10 Pubs Located in Unusual Places

There are millions of pubs scattered across the globe, and with so many, it’s really no surprise that a few drinking establishments have been built in rather odd places. These days, bars made entirely of ice are expected in cold regions, as are mountain top pubs for thirsty hikers and skiers—there’s even an Irish pub in Namche Bazaar at the foot of Mount Everest!

So when the local pub around the corner just won’t do, here are 10 bars around the world built in strange and unusual places.

Related: 10 Unique Restaurants: From Simply Fabulous To Downright Bizarre

10 Wasbar: A Bar in a Laundromat

Wasbar is a franchise in Belgium that combines a laundromat with a bar and restaurant. Designed for those who hate wasting time while waiting for the washing machine to be done with its cycle, Wasbar provides a place for people to eat and drink in the meantime. The washing machines that line the room cost €6 (around $6.50) per use, while the dryers cost €3 ($3.25).

Wasbar serves breakfast, lunch, and dinner, with the menu including pancakes, bagels, and salads. For those interested in drinks, there’s coffee, fruit juice, beer, and cocktails on offer. The location in Ghent is also home to a hair salon, so people can do a load of laundry, sip a cocktail, and have their hair cut all at the same time.[1]

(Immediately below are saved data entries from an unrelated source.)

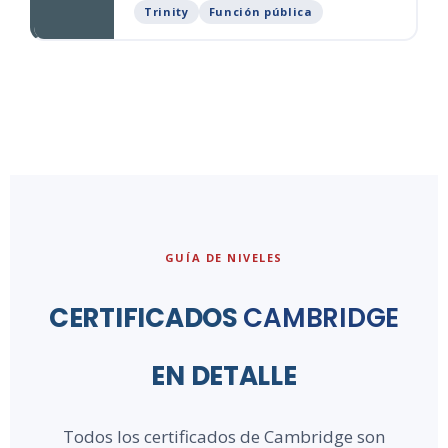
Trinity
Función pública
GUÍA DE NIVELES
CERTIFICADOS
CAMBRIDGE
EN DETALLE
Todos los certificados de Cambridge son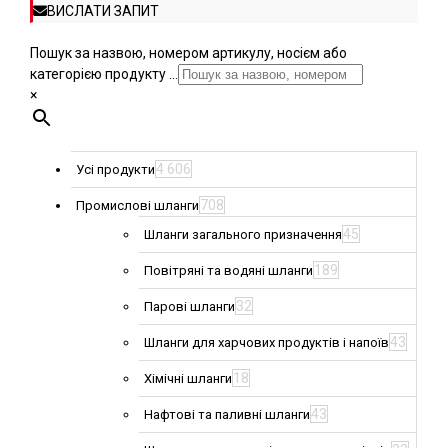
ВИСЛАТИ ЗАПИТ
Пошук за назвою, номером артикулу, носієм або
категорією продукту ...
×
4 606
Усі продукти
708
Промислові шланги
45
Шланги загального призначення
189
Повітряні та водяні шланги
32
Парові шланги
43
Шланги для харчових продуктів і напоїв
18
Хімічні шланги
43
Нафтові та паливні шланги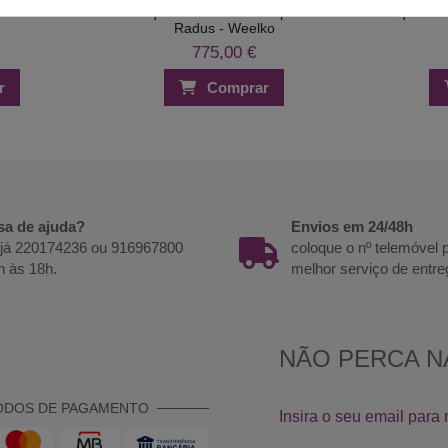
 em Madeira
Marquesa de Madeira Bipartida
Marquesa C
Radus - Weelko
775,00 €
r
Comprar
sa de ajuda?
Envios em 24/48h
 já 220174236 ou 916967800
coloque o nº telemóvel
h às 18h.
melhor serviço de entre
ODOS DE PAGAMENTO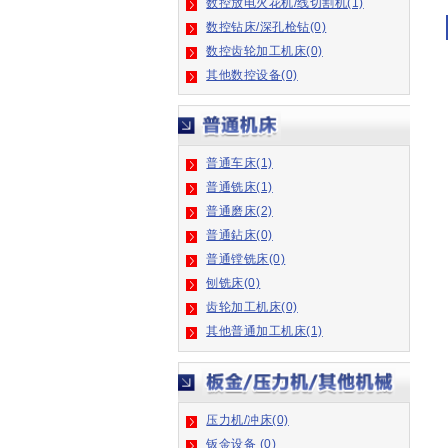
数控钻床/深孔枪钻(0)
数控齿轮加工机床(0)
其他数控设备(0)
普通车床(1)
普通铣床(1)
普通磨床(2)
普通鉆床(0)
普通镗铣床(0)
刨铣床(0)
齿轮加工机床(0)
其他普通加工机床(1)
压力机/冲床(0)
钣金设备 (0)
钢筋加工设备(0)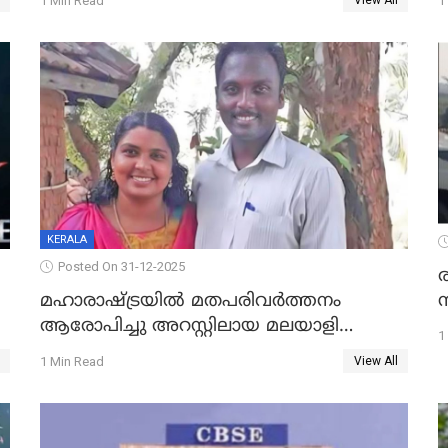
1 Min Read
1
View All
KERALA
Posted On 31-12-2025
മഹാരാഷ്ട്രയിൽ മതപരിവർത്തനം
ആരോപിച്ചു അറസ്റ്റിലായ മലയാളി
1
വൈദികനും ഭാര്യയ്ക്കും ഉൾപ്പെടെ
1 Min Read
View All
11പേർക്കും ജാമ്യം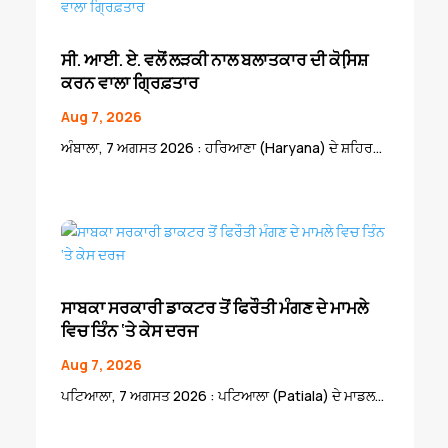
ਸੀ. ਆਈ. ਏ. ਵਲੋਂ ਲੜਕੀ ਨਾਲ ਬਲਾਤਕਾਰ ਦੀ ਕੋਸਿ਼ਸ਼
ਕਰਨ ਵਾਲਾ ਗ੍ਰਿਫ਼ਤਾਰ
Aug 7, 2026
ਅੰਬਾਲਾ, 7 ਅਗਸਤ 2026 : ਹਰਿਆਣਾ (Haryana) ਦੇ ਸ਼ਹਿਰ...
ਸਾਬਕਾ ਸਰਕਾਰੀ ਡਾਕਟਰ ਤੋਂ ਫਿਰੌਤੀ ਮੰਗਣ ਦੇ ਮਾਮਲੇ
ਵਿਚ ਤਿੰਨ ‘ਤੇ ਕੇਸ ਦਰਜ
Aug 7, 2026
ਪਟਿਆਲਾ, 7 ਅਗਸਤ 2026 : ਪਟਿਆਲਾ (Patiala) ਦੇ ਮਾਡਲ...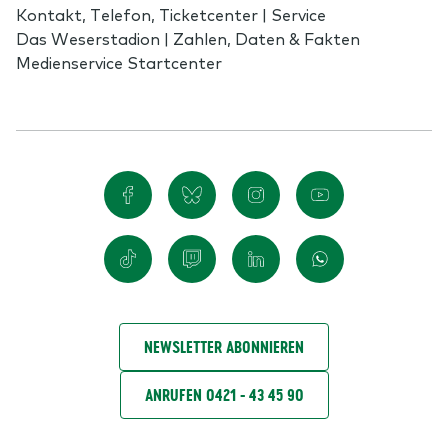
Kontakt, Telefon, Ticketcenter | Service
Das Weserstadion | Zahlen, Daten & Fakten
Medienservice Startcenter
NEWSLETTER ABONNIEREN
ANRUFEN 0421 - 43 45 90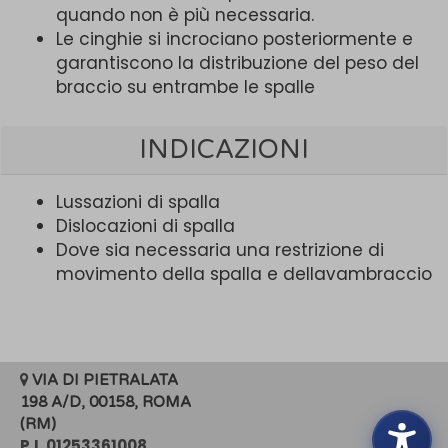
quando non è più necessaria.
Le cinghie si incrociano posteriormente e
garantiscono la distribuzione del peso del
braccio su entrambe le spalle
INDICAZIONI
Lussazioni di spalla
Dislocazioni di spalla
Dove sia necessaria una restrizione di
movimento della spalla e dellavambraccio
VIA DI PIETRALATA
198 A/D, 00158, ROMA
(RM)
P.I. 01253361008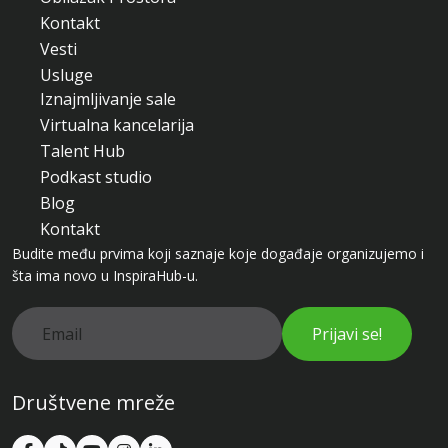
Kontakt
Vesti
Usluge
Iznajmljivanje sale
Virtualna kancelarija
Talent Hub
Podkast studio
Blog
Kontakt
Budite među prvima koji saznaje koje događaje organizujemo i
šta ima novo u InspiraHub-u.
Prijavi se!
Društvene mreže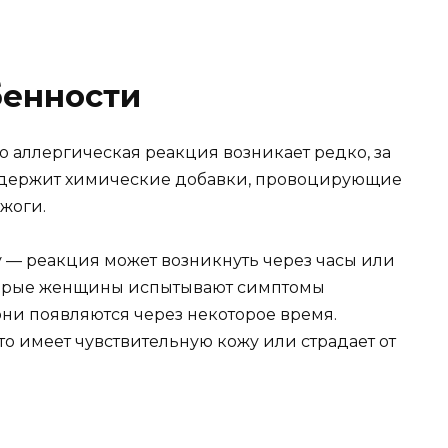
бенности
о аллергическая реакция возникает редко, за
одержит химические добавки, провоцирующие
жоги.
у — реакция может возникнуть через часы или
торые женщины испытывают симптомы
 они появляются через некоторое время.
о имеет чувствительную кожу или страдает от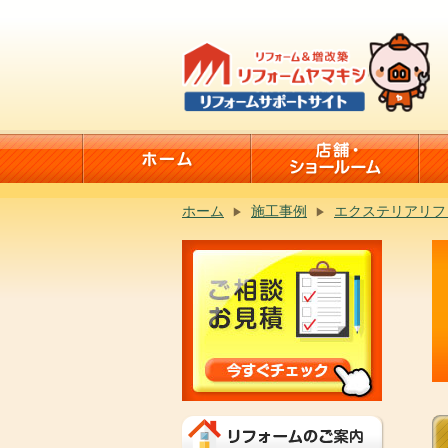
ホーム
施工事例
エクステリアリフ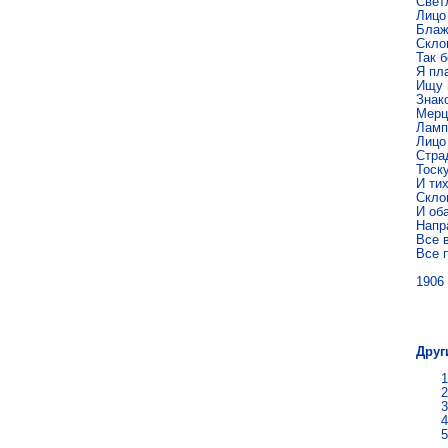
Свет­
Лицо 
Бла­ж
Скло­
Так б
Я пла
Ищу в
Зна­к
Мер­ц
Лам­п
Лицо 
Стра­
Тос­к
И тих
Скло­
И об
На­пр
Все в
Все 
1906
Кон
Друг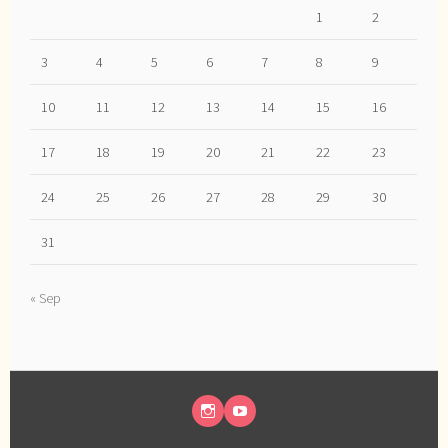
1
2
3
4
5
6
7
8
9
10
11
12
13
14
15
16
17
18
19
20
21
22
23
24
25
26
27
28
29
30
31
« Sep
INSTAGRAM
YOUTUBE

9 Floating Bar and Restaurant Lamu: A Bar in the Indian Ocean

There are many boozy boats sailing the waters of the world, but a little less common are floating buildings that offer up alcoholic refreshments. One such unusual structure is the Floating Bar and Restaurant Lamu, which drifts between Lamu Island and Manda Island in Kenya. The small buildings of the bar have proper walls and roofs, and everything is suspended on a platform that bobs on 200 pressurized barrels.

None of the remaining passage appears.